Raised in Mexico, where he studied economic theory (and his artist father worked for the Central Bank identifying counterfeit currency), Chagoya packs images with irony and dialectical rigor that convey submerged outrage. In Illegal Alien’s Guide to the Surplus of Nothingness (2009/2012), skeletal migrants navigate treacherous waters across a codex that recalls Japanese prints. Allusions to cannibalism suggest the violence of cultural appropriation, like in the graphic images of children’s bodies suspended from meat hooks in The Enlightened Savage Guide to Economic Theory (2009–10), which recall depictions of “savages” colonizers have used to justify plundering the resources and culture of Indigenous peoples. Chagoya frequently responds to racist assumptions that traditionally have been made by colonizers with “reverse ethnography” and “reverse modernism.” Cannibalizing Carl Wimar’s painting The Abduction of Boone's Daughter by the Indians (ca. 1855–56), he recasts the Native American abductors as border patrol agents in his Detention at the Border of Language (2023). One bears a huge Mayan mask for a head, exaggerating the threat to his diminutive captive, a feminized Donald Duck (an allusion to former president Donald Trump).

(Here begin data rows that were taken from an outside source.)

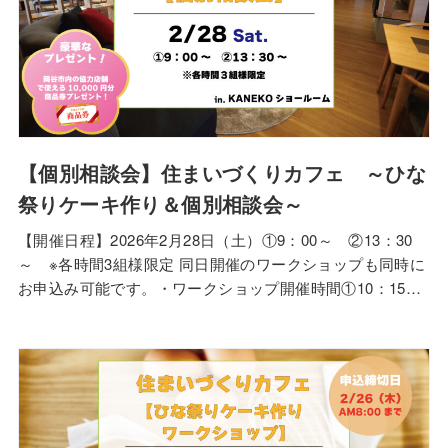
【個別相談会】住まいづくりカフェ ～ひな
祭りケーキ作り＆個別相談会～
【開催日程】2026年2月28日（土）①9：00～ ②13：30
～ ※各時間3組様限定 同日開催のワークショップも同時に
お申込み可能です。・ワークショップ開催時間①10：15
～ ②14：45～ ※各時間2組様限定。申し込み多数の場合
は抽選。 同時申込みの場合、個別相談会終了後にワークシ
ョップにご参加いただく形になります。 （ご注意）同時申
込みの際に、ワークシ…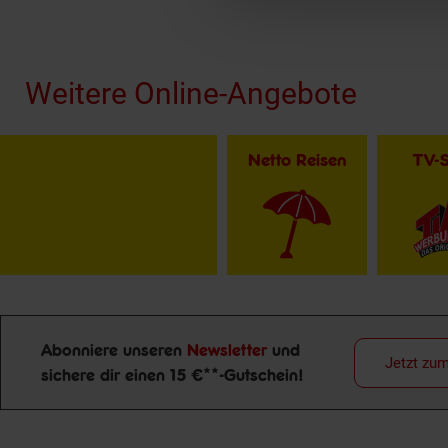
Fußzeile
Weitere Online-Angebote
Netto Reisen
TV-
Abonniere unseren
Newsletter
und
Jetzt zu
sichere dir einen 15 €**-Gutschein!
Newsletter Anmeldung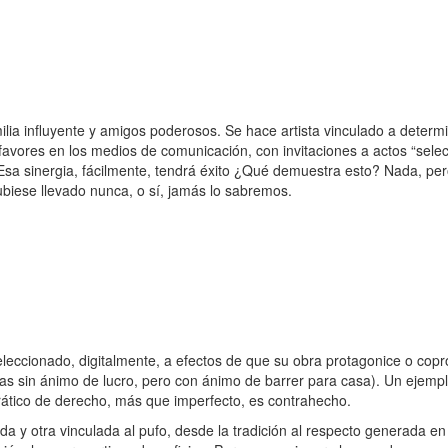
ilia influyente y amigos poderosos. Se hace artista vinculado a determ
favores en los medios de comunicación, con invitaciones a actos “sele
. Esa sinergia, fácilmente, tendrá éxito ¿Qué demuestra esto? Nada, pe
ubiese llevado nunca, o sí, jamás lo sabremos.
r seleccionado, digitalmente, a efectos de que su obra protagonice o co
adas sin ánimo de lucro, pero con ánimo de barrer para casa). Un ejem
ático de derecho, más que imperfecto, es contrahecho.
ada y otra vinculada al pufo, desde la tradición al respecto generada en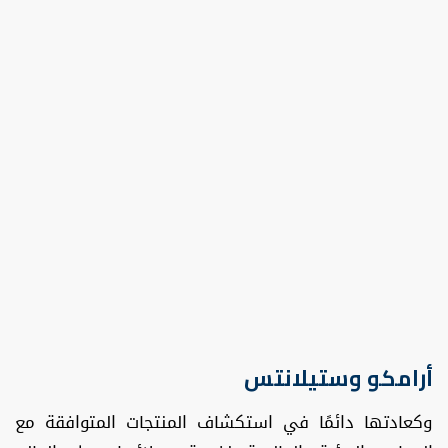
أرامكو وستيلانتس
وكعادتها دائمًا في استكشاف المنتجات المتوافقة مع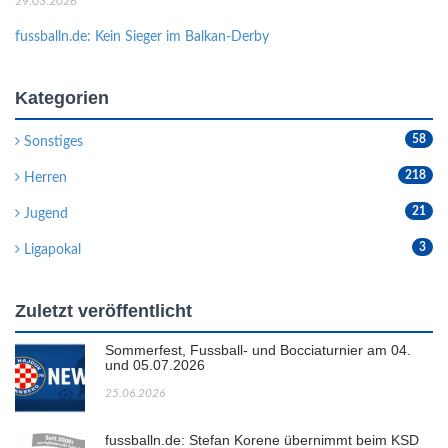
29.03.2026
fussballn.de: Kein Sieger im Balkan-Derby
Kategorien
58
Sonstiges
218
Herren
21
Jugend
3
Ligapokal
Zuletzt veröffentlicht
Sommerfest, Fussball- und Bocciaturnier am 04.
und 05.07.2026
25.06.2026
fussballn.de: Stefan Korene übernimmt beim KSD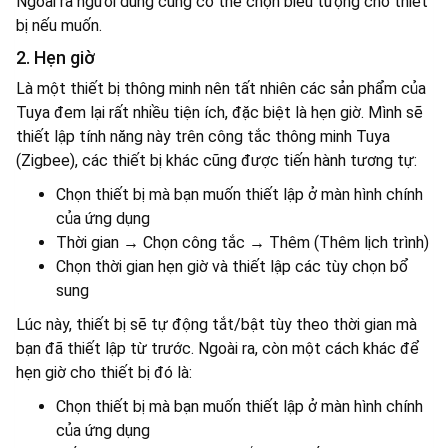
Ngoài ra người dùng cũng có thể chọn biểu tượng cho thiết
bị nếu muốn.
2. Hẹn giờ
Là một thiết bị thông minh nên tất nhiên các sản phẩm của
Tuya đem lại rất nhiều tiện ích, đặc biệt là hẹn giờ. Mình sẽ
thiết lập tính năng này trên công tắc thông minh Tuya
(Zigbee), các thiết bị khác cũng được tiến hành tương tự:
Chọn thiết bị mà bạn muốn thiết lập ở màn hình chính
của ứng dụng
Thời gian → Chọn công tắc → Thêm (Thêm lịch trình)
Chọn thời gian hẹn giờ và thiết lập các tùy chọn bổ
sung
Lúc này, thiết bị sẽ tự động tắt/bật tùy theo thời gian mà
bạn đã thiết lập từ trước. Ngoài ra, còn một cách khác để
hẹn giờ cho thiết bị đó là:
Chọn thiết bị mà bạn muốn thiết lập ở màn hình chính
của ứng dụng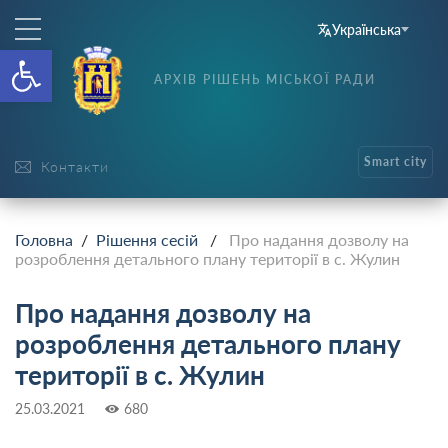
Українська
Відкрити Панель інструменті
АРХІВ РІШЕНЬ МІСЬКОЇ РАДИ
Smart city
Контакти
Головна
/
Рішення сесій
/
Про надання дозволу на
розроблення детального плану території в с. Жулин
Про надання дозволу на
розроблення детального плану
території в с. Жулин
25.03.2021
680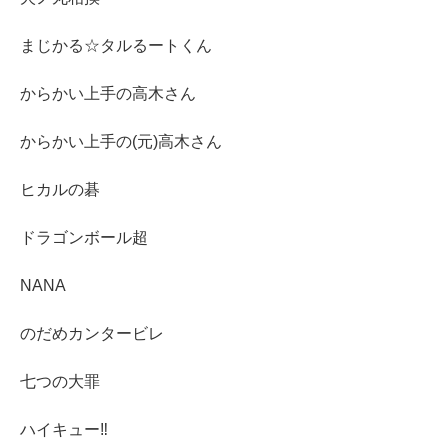
まじかる☆タルるートくん
からかい上手の高木さん
からかい上手の(元)高木さん
ヒカルの碁
ドラゴンボール超
NANA
のだめカンタービレ
七つの大罪
ハイキュー‼︎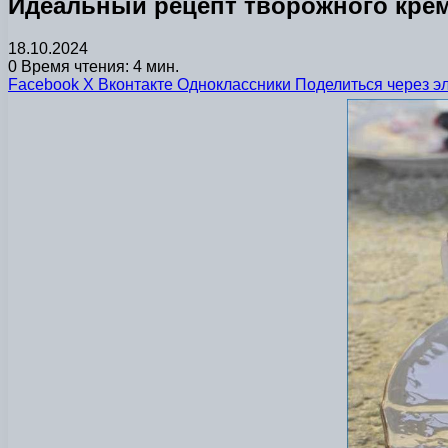
Идеальный рецепт творожного крем
18.10.2024
0
Время чтения: 4 мин.
Facebook
X
Вконтакте
Одноклассники
Поделиться через э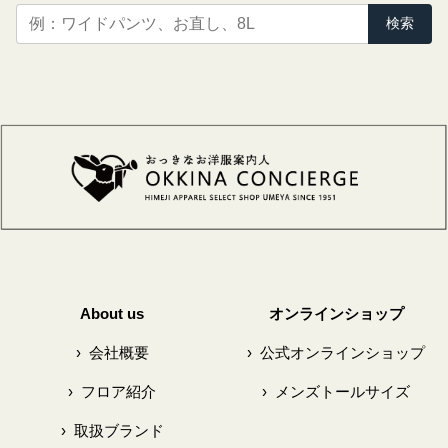
検索
About us
オンラインショップ
›
会社概要
›
公式オンラインショップ
›
フロア紹介
›
メンズトールサイズ
›
取扱ブランド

The robust modeling of these and other figures recalls Philip Guston’s early mural paintings. One panel in The Ghost of Liberty (2004) directly references Guston’s “Poor Richard” caricatures. Chagoya depicts “Poor George” (in this case, George W. Bush burdened with a stack of books. Like Guston, who abandoned modernist abstraction to “tell stories,” Chagoya finds inspiration in mixing historic and popular styles. Chagoya also shares Guston’s fascination with heads. In The Ghosts of Borderlandia (2017), heads loom up from the ground and peer over a border wall, cut off at the eyes, to make the point that colonizers don’t see their subjects. Chagoya emphasizes hairstyles and headgear that mark ethnic stereotypes. Adventures of the Simulationist Cannibal (2002), the earliest work in the show, questions his own acknowledged fascination with the subversive skill of the forger, as a masked figure selects a face from a gallery of portraits in different styles. In Everyone is an Alien (2023), heads of four multiethnic characters explode in an anarchic, painterly frenzy of boundary destruction: glass eyes, intended for dolls, are embedded in geysers of paint to denote an enduring human presence. Glass eyes also animate splashes of color in the most topical work in the show, Wild Spirits that Shine Obstinately Beyond Walls (2023), in which portraits of undocumented Dreamers adorn codex panels depicting sections of the US Border Wall. Rendered in densely applied red, white, and blue pigment, they abandon the depersonalized irony of “Simulationist” image transfers to ground Chagoya’s conviction in material gestures.